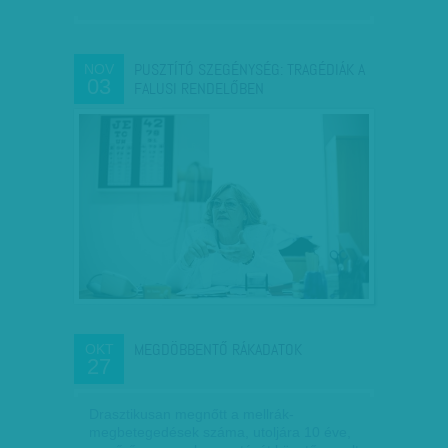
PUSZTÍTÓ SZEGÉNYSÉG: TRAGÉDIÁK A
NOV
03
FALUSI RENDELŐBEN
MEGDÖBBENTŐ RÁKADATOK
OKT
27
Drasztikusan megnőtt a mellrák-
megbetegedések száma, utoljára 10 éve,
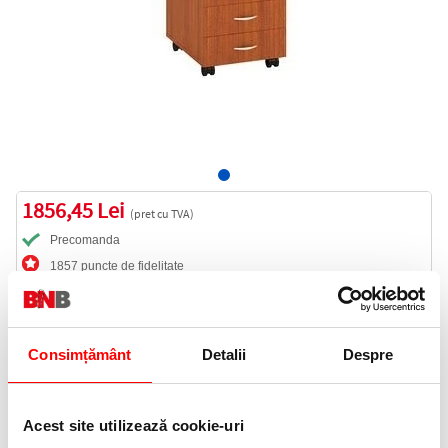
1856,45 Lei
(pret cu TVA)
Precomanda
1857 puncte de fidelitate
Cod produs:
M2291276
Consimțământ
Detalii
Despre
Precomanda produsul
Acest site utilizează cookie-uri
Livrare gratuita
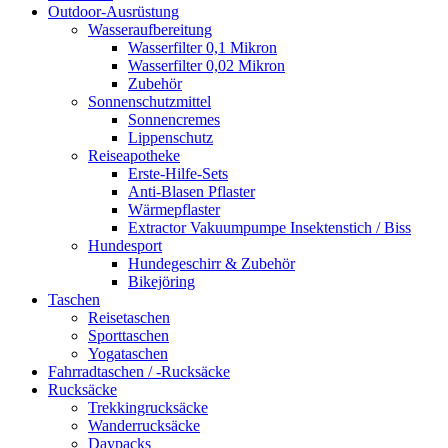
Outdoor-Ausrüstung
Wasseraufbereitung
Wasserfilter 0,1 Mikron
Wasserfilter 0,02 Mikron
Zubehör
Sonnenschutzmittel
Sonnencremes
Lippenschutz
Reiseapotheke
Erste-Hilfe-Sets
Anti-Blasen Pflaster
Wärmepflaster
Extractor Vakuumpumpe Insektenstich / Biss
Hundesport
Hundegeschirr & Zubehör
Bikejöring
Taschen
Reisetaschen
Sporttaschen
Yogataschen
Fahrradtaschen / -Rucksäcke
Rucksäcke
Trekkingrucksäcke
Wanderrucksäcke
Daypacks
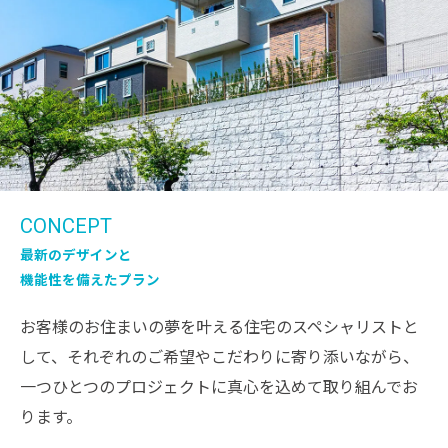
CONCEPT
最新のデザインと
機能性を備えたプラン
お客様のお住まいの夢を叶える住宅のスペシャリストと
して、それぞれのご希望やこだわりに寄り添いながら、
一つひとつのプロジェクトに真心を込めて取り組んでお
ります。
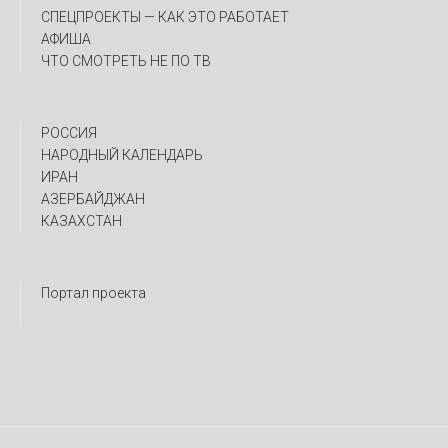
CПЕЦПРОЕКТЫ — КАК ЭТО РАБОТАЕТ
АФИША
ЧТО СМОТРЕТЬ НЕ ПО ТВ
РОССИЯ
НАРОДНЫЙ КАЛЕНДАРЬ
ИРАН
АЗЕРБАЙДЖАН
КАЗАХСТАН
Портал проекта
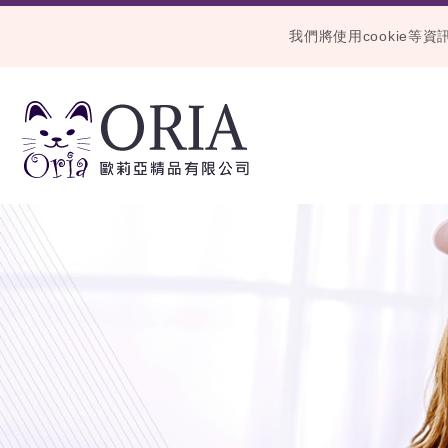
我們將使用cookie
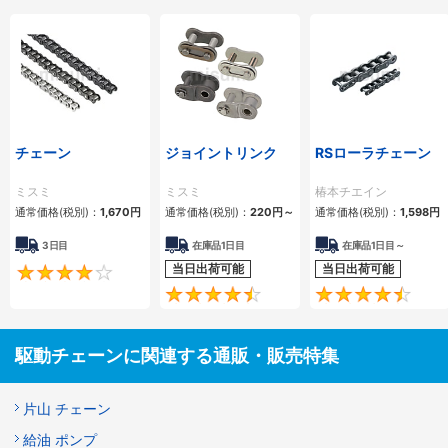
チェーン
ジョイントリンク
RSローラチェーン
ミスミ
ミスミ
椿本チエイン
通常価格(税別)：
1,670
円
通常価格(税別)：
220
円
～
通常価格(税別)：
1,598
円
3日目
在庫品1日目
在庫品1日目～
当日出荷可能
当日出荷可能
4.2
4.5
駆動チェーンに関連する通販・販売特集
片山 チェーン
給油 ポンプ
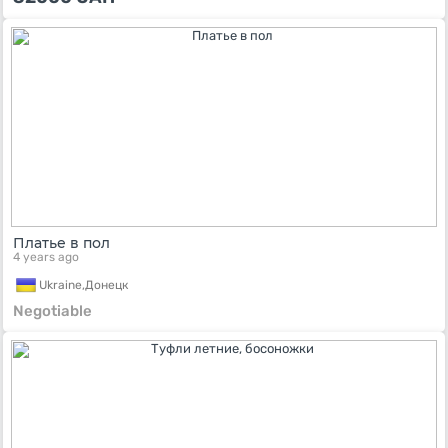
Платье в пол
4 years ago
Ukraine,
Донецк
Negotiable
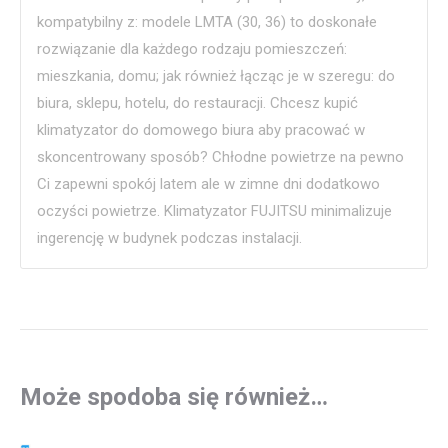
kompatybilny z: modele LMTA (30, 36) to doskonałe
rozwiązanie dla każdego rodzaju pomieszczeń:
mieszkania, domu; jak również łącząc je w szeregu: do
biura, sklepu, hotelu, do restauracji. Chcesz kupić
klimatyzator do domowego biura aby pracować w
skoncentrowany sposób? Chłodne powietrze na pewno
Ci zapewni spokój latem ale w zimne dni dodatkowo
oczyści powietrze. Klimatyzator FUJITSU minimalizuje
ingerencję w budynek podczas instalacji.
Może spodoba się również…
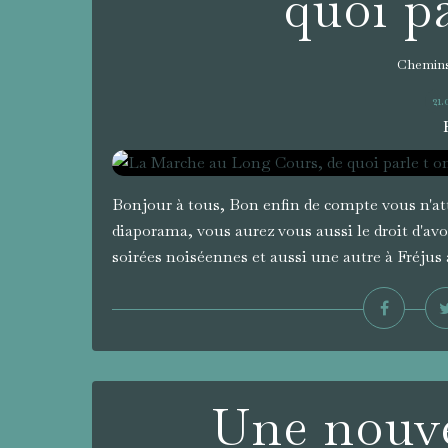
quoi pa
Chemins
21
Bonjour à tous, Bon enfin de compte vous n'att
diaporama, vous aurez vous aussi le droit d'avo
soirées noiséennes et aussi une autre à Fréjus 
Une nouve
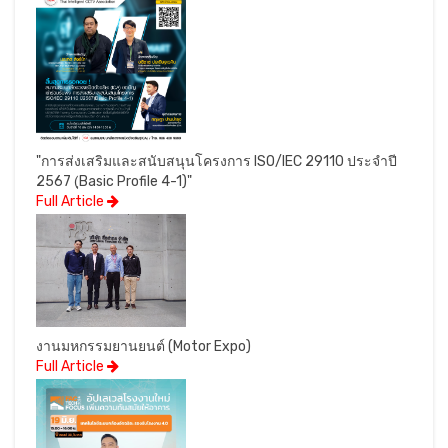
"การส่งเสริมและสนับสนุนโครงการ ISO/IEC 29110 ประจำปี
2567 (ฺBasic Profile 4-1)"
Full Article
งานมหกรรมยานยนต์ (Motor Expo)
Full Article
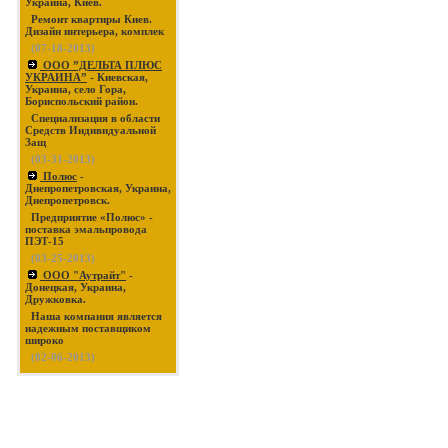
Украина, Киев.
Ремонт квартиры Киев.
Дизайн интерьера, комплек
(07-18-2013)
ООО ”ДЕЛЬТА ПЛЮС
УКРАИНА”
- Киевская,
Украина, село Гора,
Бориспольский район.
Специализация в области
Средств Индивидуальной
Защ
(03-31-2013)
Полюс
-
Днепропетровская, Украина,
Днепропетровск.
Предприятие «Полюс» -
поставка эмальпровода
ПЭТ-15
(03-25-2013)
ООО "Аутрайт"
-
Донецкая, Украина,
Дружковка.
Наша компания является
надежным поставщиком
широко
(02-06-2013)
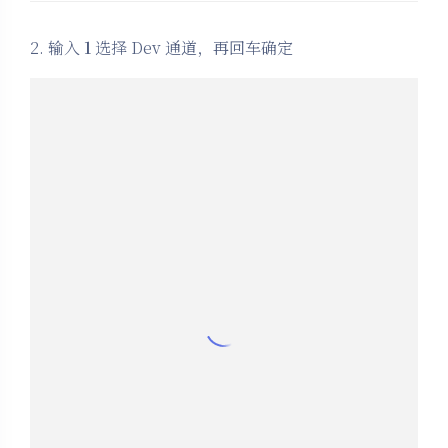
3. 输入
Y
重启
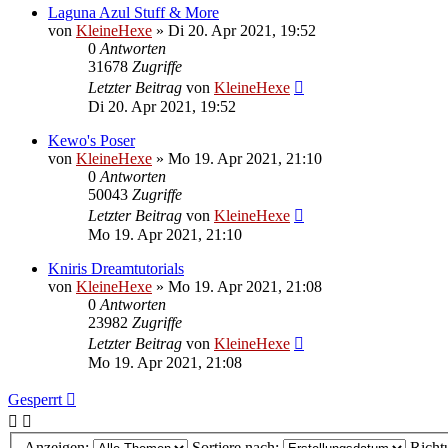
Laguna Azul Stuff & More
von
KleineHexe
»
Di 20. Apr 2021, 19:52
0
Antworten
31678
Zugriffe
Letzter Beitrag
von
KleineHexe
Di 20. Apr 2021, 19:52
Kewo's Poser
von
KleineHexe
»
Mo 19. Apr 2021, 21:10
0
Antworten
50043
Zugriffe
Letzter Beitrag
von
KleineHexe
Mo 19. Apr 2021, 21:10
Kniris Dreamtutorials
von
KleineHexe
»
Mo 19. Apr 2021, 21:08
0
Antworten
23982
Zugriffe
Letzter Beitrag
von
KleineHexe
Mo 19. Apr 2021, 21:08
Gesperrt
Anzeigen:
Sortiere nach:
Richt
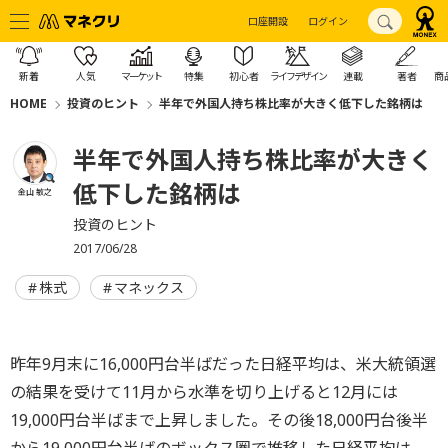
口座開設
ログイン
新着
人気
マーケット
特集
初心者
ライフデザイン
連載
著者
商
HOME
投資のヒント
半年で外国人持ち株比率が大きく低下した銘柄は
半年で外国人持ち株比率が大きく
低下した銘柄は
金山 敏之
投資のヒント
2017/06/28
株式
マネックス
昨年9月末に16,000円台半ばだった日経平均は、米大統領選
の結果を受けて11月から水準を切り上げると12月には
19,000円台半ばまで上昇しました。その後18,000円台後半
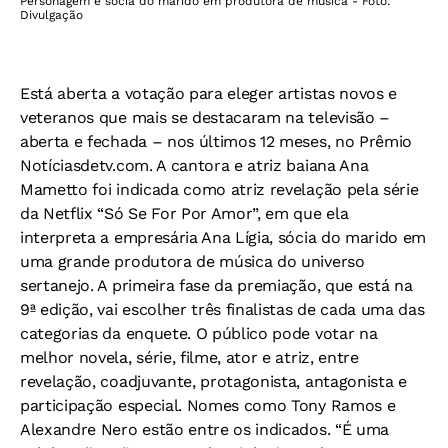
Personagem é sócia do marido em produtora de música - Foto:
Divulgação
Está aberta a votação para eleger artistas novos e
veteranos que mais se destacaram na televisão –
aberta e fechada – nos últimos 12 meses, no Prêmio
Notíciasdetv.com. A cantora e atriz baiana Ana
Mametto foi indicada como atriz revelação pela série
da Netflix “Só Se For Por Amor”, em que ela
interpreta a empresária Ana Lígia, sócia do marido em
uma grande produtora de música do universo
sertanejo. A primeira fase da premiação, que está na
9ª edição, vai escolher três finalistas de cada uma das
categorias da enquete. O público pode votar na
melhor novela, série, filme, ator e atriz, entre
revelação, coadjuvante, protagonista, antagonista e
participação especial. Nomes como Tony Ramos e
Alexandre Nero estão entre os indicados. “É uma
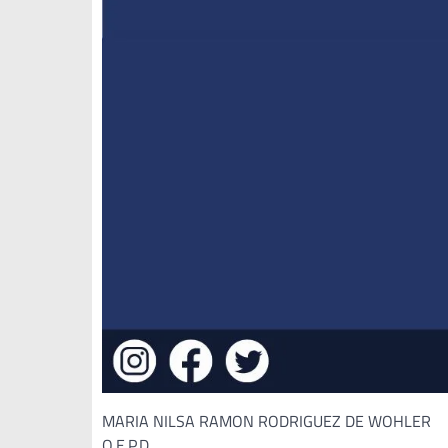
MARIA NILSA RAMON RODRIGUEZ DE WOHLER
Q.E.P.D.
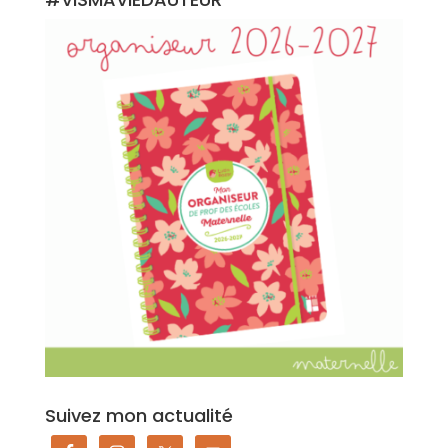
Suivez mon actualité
+--
In the records above, find each line with the word "również" and copy it.

— EXERCISE OUTPUT —
mieszkania, domu; jak również łącząc je w szeregu: do
Może spodoba się również…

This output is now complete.